Gao is on the proper left of the image (viewer’s right) and his wife stands opposite him. Between them is an elaborate censer on a blocklike base, supported by an atlantean figure standing on what looks like a tortoise but may be meant for a lion. Early Chinese Buddhist art is full of lions sculpted by people with only the vaguest idea of what a lion looks like. Cao Adai holds an oversized flower stem over her shoulder with her right hand, while her left hand holds an object which may be some kind of offering. Gao Lang holds up his right hand with fingers together as if holding a pinch of incense to cast on the coals. The inscription actually describes their actions: 佛弟子高朗侍佛時 “when the Buddhist disciple Gao Lang made offering to the Buddha” and 清信女曹阿待持花時 “when the pure and faithful daughter Cao Adai came bearing flowers.”

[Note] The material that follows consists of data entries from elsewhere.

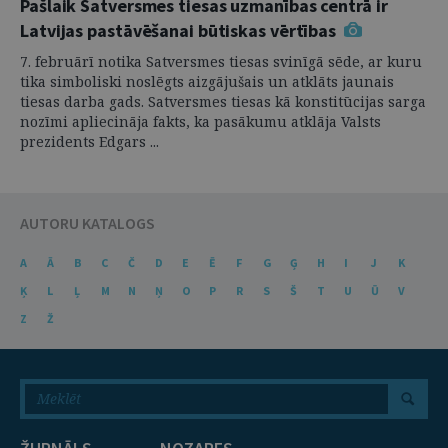
Pašlaik Satversmes tiesas uzmanības centrā ir
Latvijas pastāvēšanai būtiskas vērtības
7. februārī notika Satversmes tiesas svinīgā sēde, ar kuru
tika simboliski noslēgts aizgājušais un atklāts jaunais
tiesas darba gads. Satversmes tiesas kā konstitūcijas sarga
nozīmi apliecināja fakts, ka pasākumu atklāja Valsts
prezidents Edgars ...
AUTORU KATALOGS
A
Ā
B
C
Č
D
E
Ē
F
G
Ģ
H
I
J
K
Ķ
L
Ļ
M
N
Ņ
O
P
R
S
Š
T
U
Ū
V
Z
Ž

That’s all fairly typical for the time. What’s interesting is their dress. Gao Lang wears a robe with flared sleeves, which wraps around his body and ties with a sash, not unlike a modern bathrobe. He has a small asymmetrical cap atop his head. Cao Adai wears a tunic-like coat with decorative borders over a full skirt, and a tall double-crowned hat with a flap hanging down behind to cover the neck. In fact, she is wearing Xianbei-style dress, whereas Gao’s garments and headdress were understood at the time as indigenous (“Chinese”) dress. Mid-sixth century images regularly show women in Chinese-style robes and men in Xianbei-style dress (with trousers instead of skirt). That later contrast is part of a process by which ethnic differences in dress become assimilated to gender [I wrote an article about this].
This image is at least 40 years too early for that. But it is contemporary with an imperial edict which prohibited the wearing of Xianbei-style dress at court, prescribing Han-style dress instead. We don’t know what rank Gao Lang held, if any, but this edict may have affected him. But the edict only applied to the imperial court, and not to what people wore in private life. One imagines that Cao Adai, having no obligation to attend court, preferred to wear Xianbei-style dress. She certainly looks comfortable, so more power to her. Finally, we don’t know if the dress shown in donor portraits was in fact what the person actually wore. But it was what they felt comfortable being depicted wearing, so must reflect some sense of the appropriate, if not necessarily the actual.